Par requête du 18 octobre 2023 reçue au pôle social du tribunal judiciaire de PARIS le 23 octobre 2023, Mme [F] a formé opposition à la contrainte précitée.
L’affaire a été appelée à l’audience du 19 mars 2025 à laquelle les deux parties étaient représentées.
Par ses observations reprises oralement à l’audience, l’URSSAF demande au tribunal de :
A titre principal :
— Dire régulière la signification de la contrainte ;
— Valider la contrainte ramenée aux sommes suivantes :
— Cotisations : 30883 €,
— Majorations de retard : 1746 €,
A titre subsidiaire, si le tribunal jugeait la contrainte irrégulière et sa signification irrégulière :
— Condamner reconventionnellement la cotisante au paiement des sommes suivantes :
— Cotisations : 30883 €,
— Majorations de retard : 1746 €,
En tout état de cause :
— Débouter Mme [F] pour le surplus.
Par ses conclusions reprise oralement à l’audience, Mme [F] demande au tribunal :
Au visa des articles L. 131-6 II 6° du code de la sécurité sociale, L. 110-1 et L. 110-2 du code de commerce, 15 de la loi de financement de la sécurité sociale 2018, de :
— Annuler les contraintes afférentes aux périodes suivantes :
— février 2022,
— troisième trimestre 2022,
— quatrième trimestre 2022,
— premier trimestre 2023,
— troisième trimestre 2023
Au visa des articles L. 244-2, L. 244-3, L. 244-9 et R. 133-3 du code de la sécurité sociale, de :
— Annuler les contraintes afférentes à 2018, 2019, 2020, 2021, 2022, 1er et 2e trimestre 2023,
Dire n’y avoir lieu à affiliation de Mme [F] au régime des artisans,
— Ordonner la radiation de son compte au titre de ce régime et la restitution des cotisations y afférentes.

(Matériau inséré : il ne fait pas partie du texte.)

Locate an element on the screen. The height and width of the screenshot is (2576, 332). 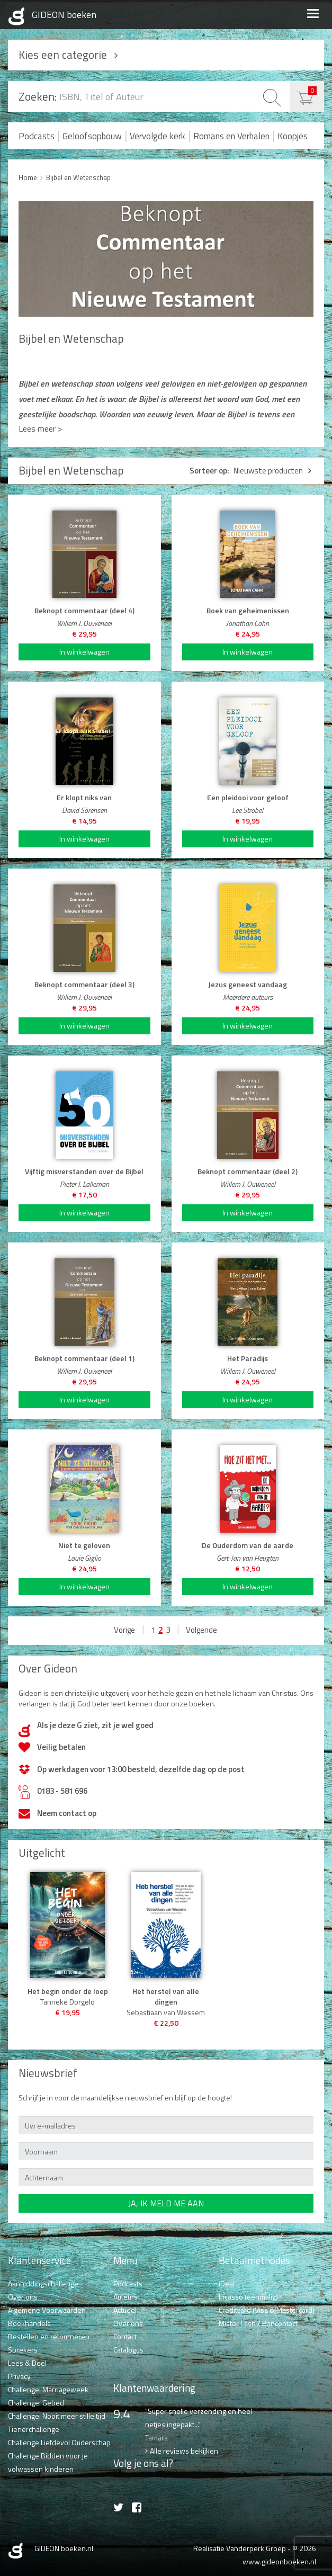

Les moyens substantiels sont repris dans les motifs ; en application de l’article 455 du code de procédure civile, il est renvoyé aux écritures précitées des parties pour leur exposé complet.
L’affaire a été mise en délibéré au 28 avril 2025.
MOTIFS
Sur l’affiliation au régime des artisans ou à la [4]
Mme [F] soutient que :
— son affiliation depuis le 2 octobre 2007 comme artisan ne correspond pas à la nature de son activité de soins divers qui relèverait des bénéfices non commerciaux, s’agissant d’une profession libérale ;
— elle aurait dû être affiliée à la [4] ;
— elle doit donc y être affiliée rétroactivement en tenant compte des délais de prescription ;
— les cotisations vieillesses acquittées par elle doivent être restituées par l’URSSAF.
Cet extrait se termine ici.